Selection and backup are unchanged. Simply put, during backup a parent’s visit counts are incremented and its value is increased according to \(W\).

The search tree following another selection, expansion, and backup step is:

The core idea of the Alpha Zero algorithm is that the predictions of the neural network can be improved, and the play generated by Monte Carlo tree search can be used to provide the training data. The policy portion of the neural network is improved by training the predicted probabilities \(P\) for \(s_0\) to match the improved probability \(\vec \pi\) obtained from running Monte Carlo tree search on \(s_0\). After running Monte Carlo tree search, the improved policy prediction is

$$\pi_i = N_i^{1/\tau}$$

for a constant scalar \(\tau\). Values of \(\tau\) close to zero produce policies that choose the best move according to the Monte Carlo tree search evaluation.

The value portion of the neural network is improved by training the predicted value to match the eventual win/loss/tie result of the game, \(Z\). Their loss function is:

$$(W-Z)^2 + \vec \pi^\top \ln \vec p + \lambda \|\vec \theta\|_2^2$$

where \((W-Z)^2\) is the value loss, \( \vec \pi^\top \ln \vec p\) is the policy loss, and \(\lambda \|\vec \theta\|_2^2\) is an extra regularization term with parameter \(\lambda \geq 0\) and \(\vec \theta\) represents the parameters of the neural network.

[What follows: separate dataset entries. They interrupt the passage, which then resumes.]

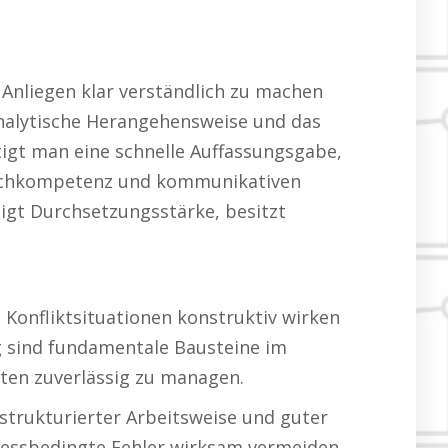
, Anliegen klar verständlich zu machen
nalytische Herangehensweise und das
igt man eine schnelle Auffassungsgabe,
 Fachkompetenz und kommunikativen
zeigt Durchsetzungsstärke, besitzt
 Konfliktsituationen konstruktiv wirken
ng sind fundamentale Bausteine im
isten zuverlässig zu managen.
strukturierter Arbeitsweise und guter
tressbedingte Fehler wirksam vermeiden.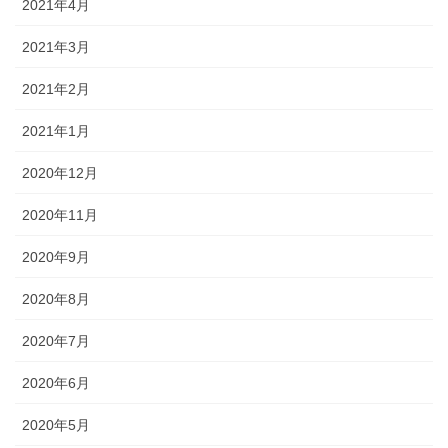
2021年4月
2021年3月
2021年2月
2021年1月
2020年12月
2020年11月
2020年9月
2020年8月
2020年7月
2020年6月
2020年5月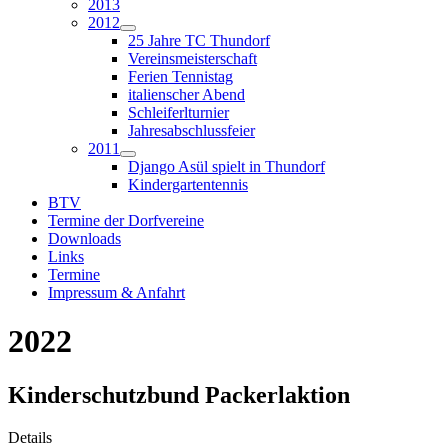
2013
2012
25 Jahre TC Thundorf
Vereinsmeisterschaft
Ferien Tennistag
italienscher Abend
Schleiferlturnier
Jahresabschlussfeier
2011
Django Asül spielt in Thundorf
Kindergartentennis
BTV
Termine der Dorfvereine
Downloads
Links
Termine
Impressum & Anfahrt
2022
Kinderschutzbund Packerlaktion
Details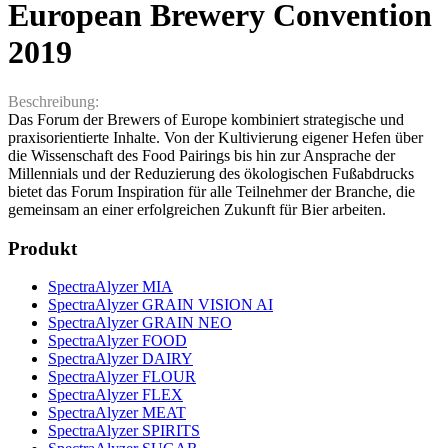
European Brewery Convention
2019
Beschreibung:
Das Forum der Brewers of Europe kombiniert strategische und
praxisorientierte Inhalte. Von der Kultivierung eigener Hefen über
die Wissenschaft des Food Pairings bis hin zur Ansprache der
Millennials und der Reduzierung des ökologischen Fußabdrucks
bietet das Forum Inspiration für alle Teilnehmer der Branche, die
gemeinsam an einer erfolgreichen Zukunft für Bier arbeiten.
Produkt
SpectraAlyzer MIA
SpectraAlyzer GRAIN VISION AI
SpectraAlyzer GRAIN NEO
SpectraAlyzer FOOD
SpectraAlyzer DAIRY
SpectraAlyzer FLOUR
SpectraAlyzer FLEX
SpectraAlyzer MEAT
SpectraAlyzer SPIRITS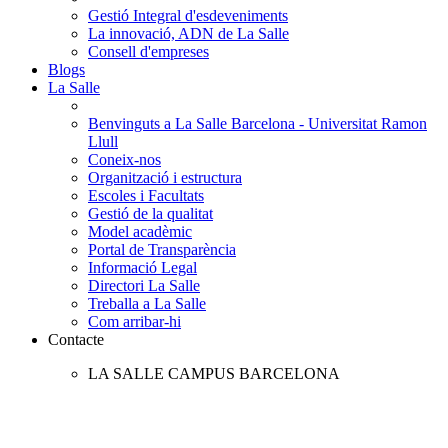
Gestió Integral d'esdeveniments
La innovació, ADN de La Salle
Consell d'empreses
Blogs
La Salle
Benvinguts a La Salle Barcelona - Universitat Ramon
Llull
Coneix-nos
Organització i estructura
Escoles i Facultats
Gestió de la qualitat
Model acadèmic
Portal de Transparència
Informació Legal
Directori La Salle
Treballa a La Salle
Com arribar-hi
Contacte
LA SALLE CAMPUS BARCELONA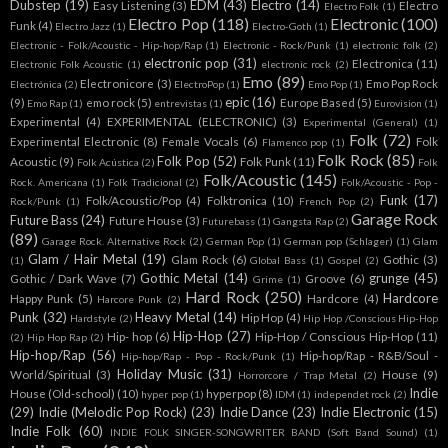
Dubstep
(19)
EDM
(43)
Electro
(14)
Easy Listening
(3)
Electro
Electro Folk
(1)
Electro Pop
(118)
Electronic
(100)
Funk
(4)
Electro Jazz
(1)
Electro-Goth
(1)
Electronic - Folk/Acoustic - Hip-hop/Rap
(1)
Electronic - Rock/Punk
(1)
electronic folk
(2)
electronic pop
(31)
Electronica
(11)
Electronic Folk Acoustic
(1)
electronic rock
(2)
Emo
(89)
Electronicore
(3)
Emo Pop Rock
Electrónica
(2)
ElectroPop
(1)
Emo Pop
(1)
epic
(16)
(9)
emo rock
(5)
Europe Based
(5)
Emo Rap
(1)
entrevistas
(1)
Eurovision
(1)
Experimental
(4)
EXPERIMENTAL (ELECTRONIC)
(3)
Experimental (General)
(1)
Folk
(72)
Experimental Electronic
(8)
Female Vocals
(6)
Folk
Flamenco pop
(1)
Folk Rock
(85)
Folk Pop
(52)
Acoustic
(9)
Folk Punk
(11)
Folk Acústica
(2)
Folk
Folk/Acoustic
(145)
Rock. Americana
(1)
Folk Tradicional
(2)
Folk/Acoustic - Pop -
Funk
(17)
Folk/Acoustic/Pop
(4)
Folktronica
(10)
Rock/Punk
(1)
French Pop
(2)
Garage Rock
Future Bass
(24)
Future House
(3)
Futurebass
(1)
Gangsta Rap
(2)
(89)
Garage Rock. Alternative Rock
(2)
German Pop
(1)
German pop (Schlager)
(1)
Glam
Glam / Hair Metal
(19)
Glam Rock
(6)
Gothic
(3)
(1)
Global Bass
(1)
Gospel
(2)
Gothic Metal
(14)
grunge
(45)
Gothic / Dark Wave
(7)
Groove
(6)
Grime
(1)
Hard Rock
(250)
Hardcore
Happy Punk
(5)
Hardcore
(4)
Harcore Punk
(2)
Punk
(32)
Heavy Metal
(14)
Hip Hop
(4)
Hardstyle
(2)
Hip Hop /Conscious Hip-Hop
Hip-Hop
(27)
Hip- hop
(6)
Hip-Hop / Conscious Hip-Hop
(11)
(2)
Hip Hop Rap
(2)
Hip-hop/Rap
(56)
Hip-hop/Rap - R&B/Soul -
Hip-hop/Rap - Pop - Rock/Punk
(1)
Holiday Music
(31)
World/Spiritual
(3)
House
(9)
Horrorcore / Trap Metal
(2)
Indie
House (Old-school)
(10)
hyperpop
(8)
hyper pop
(1)
IDM
(1)
independet rock
(2)
(29)
Indie (Melodic Pop Rock)
(23)
Indie Dance
(23)
Indie Electronic
(15)
Indie Folk
(60)
INDIE FOLK SINGER-SONGWRITER BAND (Soft Band Sound)
(1)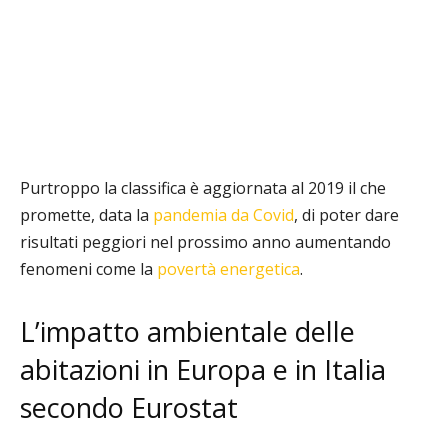
Purtroppo la classifica è aggiornata al 2019 il che
promette, data la
pandemia da Covid
, di poter dare
risultati peggiori nel prossimo anno aumentando
fenomeni come la
povertà energetica
.
L’impatto ambientale delle
abitazioni in Europa e in Italia
secondo Eurostat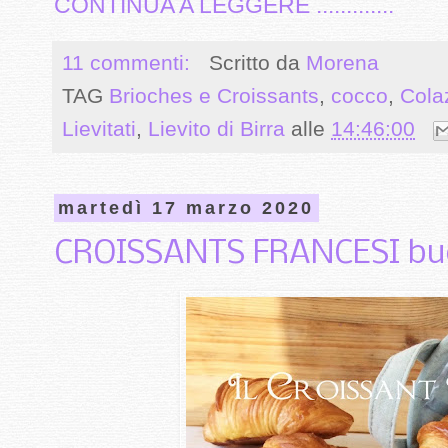
CONTINUA A LEGGERE .............
11 commenti:
Scritto da
Morena
TAG
Brioches e Croissants
,
cocco
,
Cola
Lievitati
,
Lievito di Birra
alle
14:46:00
martedì 17 marzo 2020
CROISSANTS FRANCESI buo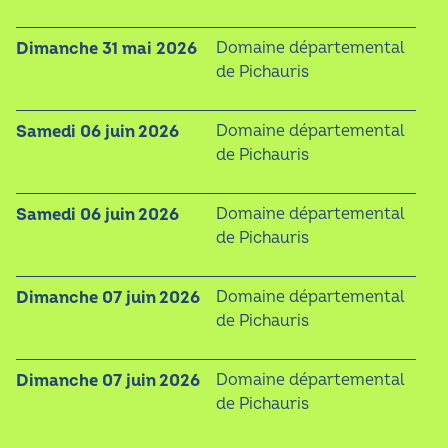
dimanche 31 mai 2026
Domaine départemental
de Pichauris
samedi 06 juin 2026
Domaine départemental
de Pichauris
samedi 06 juin 2026
Domaine départemental
de Pichauris
dimanche 07 juin 2026
Domaine départemental
de Pichauris
dimanche 07 juin 2026
Domaine départemental
de Pichauris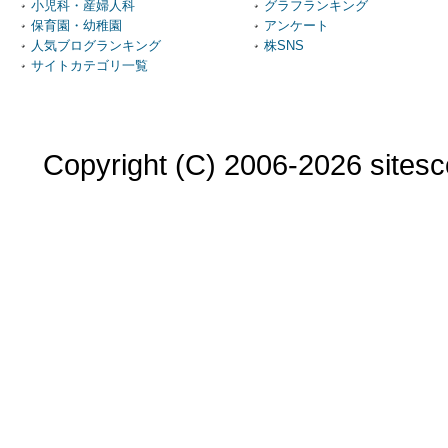
小児科・産婦人科
グラフランキング
保育園・幼稚園
アンケート
人気ブログランキング
株SNS
サイトカテゴリ一覧
Copyright (C) 2006-2026 sitesco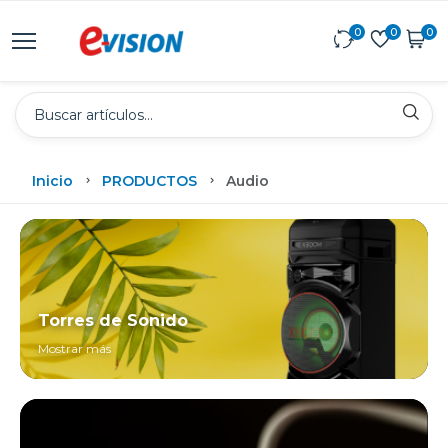
0
0
0
Inicio
PRODUCTOS
Audio
Torres de Sonido
Mostrar más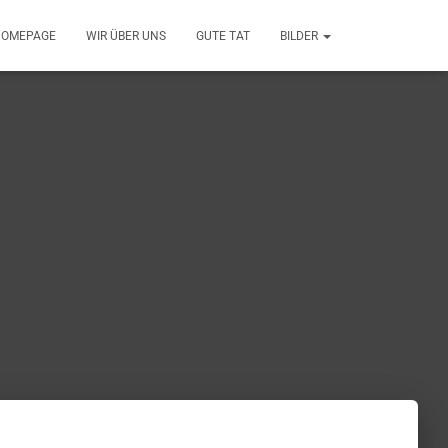
OMEPAGE
WIR ÜBER UNS
GUTE TAT
BILDER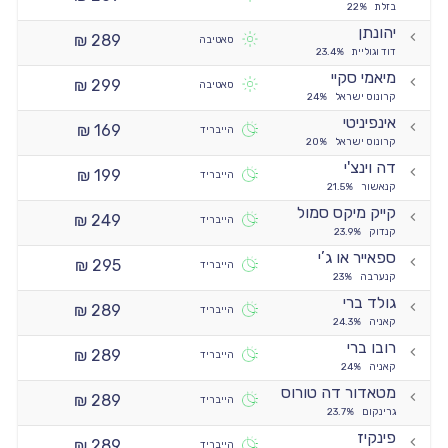
בזלת
22%
יהונתן
289 ₪
סאטיבה
דוד וגוליית
23.4%
מיאמי סקיי
299 ₪
סאטיבה
קרונוס ישראל
24%
אינפיניטי
169 ₪
הייבריד
קרונוס ישראל
20%
דה וינצ'י
199 ₪
הייבריד
קנאשור
21.5%
קייק מיקס סמול
249 ₪
הייבריד
קנדוק
23.9%
ספאייר או ג’י
295 ₪
הייבריד
קנערבה
23%
גולד ברי
289 ₪
הייבריד
קאניה
24.3%
רובו ברי
289 ₪
הייבריד
קאניה
24%
מטאדור דה טורוס
289 ₪
הייבריד
גרינקום
23.7%
פינקיז
289 ₪
הייבריד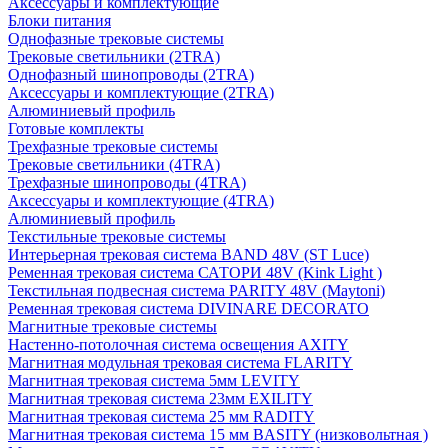
Аксессуары и комплектующие
Блоки питания
Однофазные трековые системы
Трековые светильники (2TRA)
Однофазный шинопроводы (2TRA)
Аксессуары и комплектующие (2TRA)
Алюминиевый профиль
Готовые комплекты
Трехфазные трековые системы
Трековые светильники (4TRA)
Трехфазные шинопроводы (4TRA)
Аксессуары и комплектующие (4TRA)
Алюминиевый профиль
Текстильные трековые системы
Интерьерная трековая система BAND 48V (ST Luce)
Ременная трековая система САТОРИ 48V (Kink Light )
Текстильная подвесная система PARITY 48V (Maytoni)
Ременная трековая система DIVINARE DECORATO
Магнитные трековые системы
Настенно-потолочная система освещения AXITY
Магнитная модульная трековая система FLARITY
Магнитная трековая система 5мм LEVITY
Магнитная трековая система 23мм EXILITY
Магнитная трековая система 25 мм RADITY
Магнитная трековая система 15 мм BASITY (низковольтная )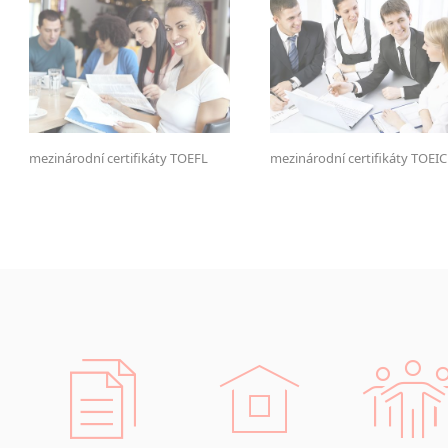
mezinárodní certifikáty TOEFL
mezinárodní certifikáty TOEIC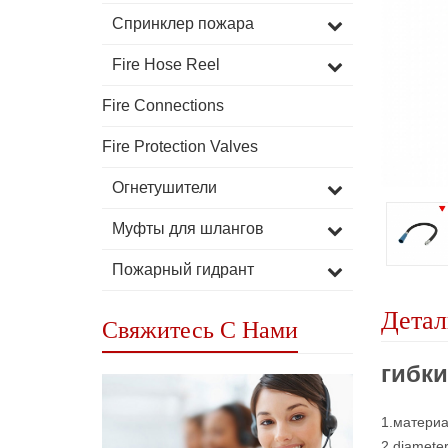
Спринклер пожара
Fire Hose Reel
Fire Connections
Fire Protection Valves
Огнетушители
Муфты для шлангов
Пожарный гидрант
Детал
Свяжитесь С Нами
гибки
1.материа
2.diamete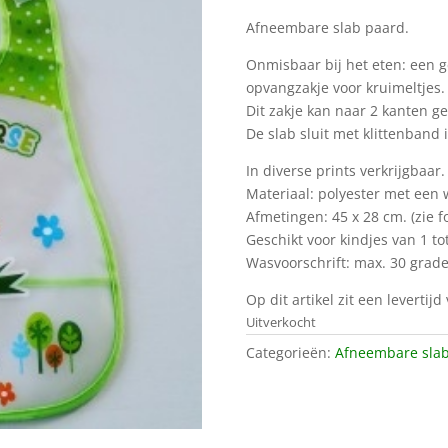
Afneembare slab paard.
Onmisbaar bij het eten: een 
opvangzakje voor kruimeltjes.
Dit zakje kan naar 2 kanten g
De slab sluit met klittenband 
In diverse prints verkrijgbaar.
Materiaal: polyester met een 
Afmetingen: 45 x 28 cm. (zie fo
Geschikt voor kindjes van 1 tot
Wasvoorschrift: max. 30 grade
Op dit artikel zit een levertij
Uitverkocht
Categorieën:
Afneembare sla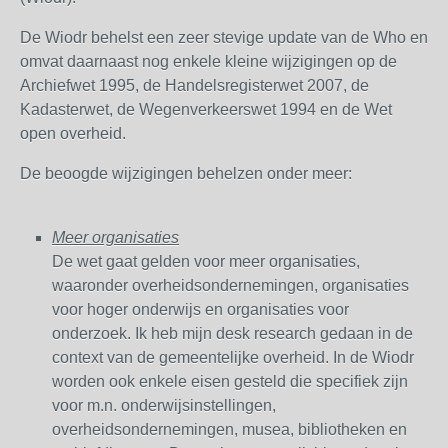
De Wiodr behelst een zeer stevige update van de Who en
omvat daarnaast nog enkele kleine wijzigingen op de
Archiefwet 1995, de Handelsregisterwet 2007, de
Kadasterwet, de Wegenverkeerswet 1994 en de Wet
open overheid.
De beoogde wijzigingen behelzen onder meer:
Meer organisaties
De wet gaat gelden voor meer organisaties,
waaronder overheidsondernemingen, organisaties
voor hoger onderwijs en organisaties voor
onderzoek. Ik heb mijn desk research gedaan in de
context van de gemeentelijke overheid. In de Wiodr
worden ook enkele eisen gesteld die specifiek zijn
voor m.n. onderwijsinstellingen,
overheidsondernemingen, musea, bibliotheken en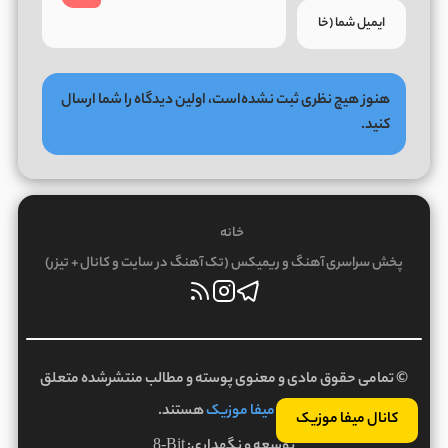
هنوز هیچ نظری ثبت نشده‌است، اولین دیدگاه را شما ارسال
کنید.
خانه
پخش سراسری آهنگ و ریمیکس (تک آهنگ در سایت و کانال + تیزر)
© تمامی حقوق مادی و معنوی پوسته و مطالب منتشرشده متعلق
به
میفا موزیک
هستند.
کانال میفا موزیک
توسعه و نگهداری:
8-Bit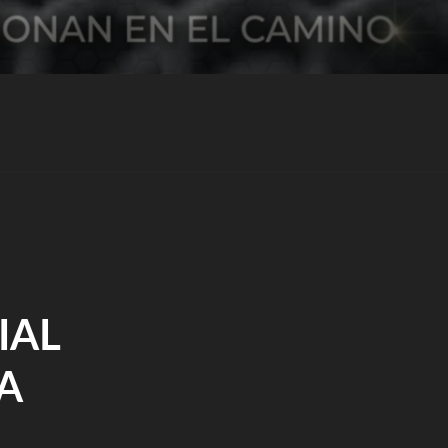
IAL
A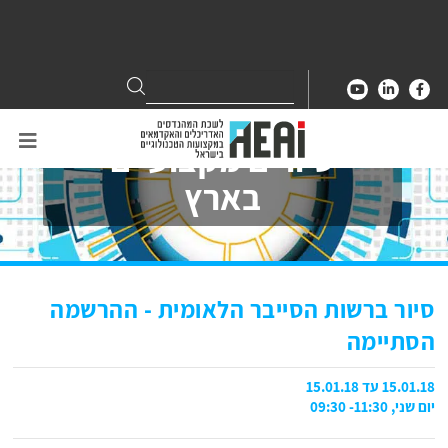
Search
Search
for:
סיורים מקצועיים
בארץ
סיור ברשות הסייבר הלאומית - ההרשמה
הסתיימה
15.01.18 עד 15.01.18
יום שני, 11:30- 09:30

Training is done entirely in self-play. One starts with a randomly initialized set of neural network parameters \(\vec \theta\) are then improved by using gradient descent (Or any of the more sophisticated accelerated descent methods-Alpha Zero used stochastic gradient descent with momentum and learning rate annealing.) on the loss function for a random selection of states played.

Closing Comments

And that’s it. The folks at DeepMind contributed a clean and stable learning algorithm that trains game-playing agents efficiently using only data from self-play. While the current Zero algorithm only works for discrete games, it will be interesting whether it will be extended to MDPs or their partially observable counterparts in the future.

It is interesting to see how quickly the field of AI is progressing. Those who claim we will be able to see the robot overlords coming in time should take heed – these AI’s will only be human-level for a brief instant before blasting past us into superhuman territories, never to look back.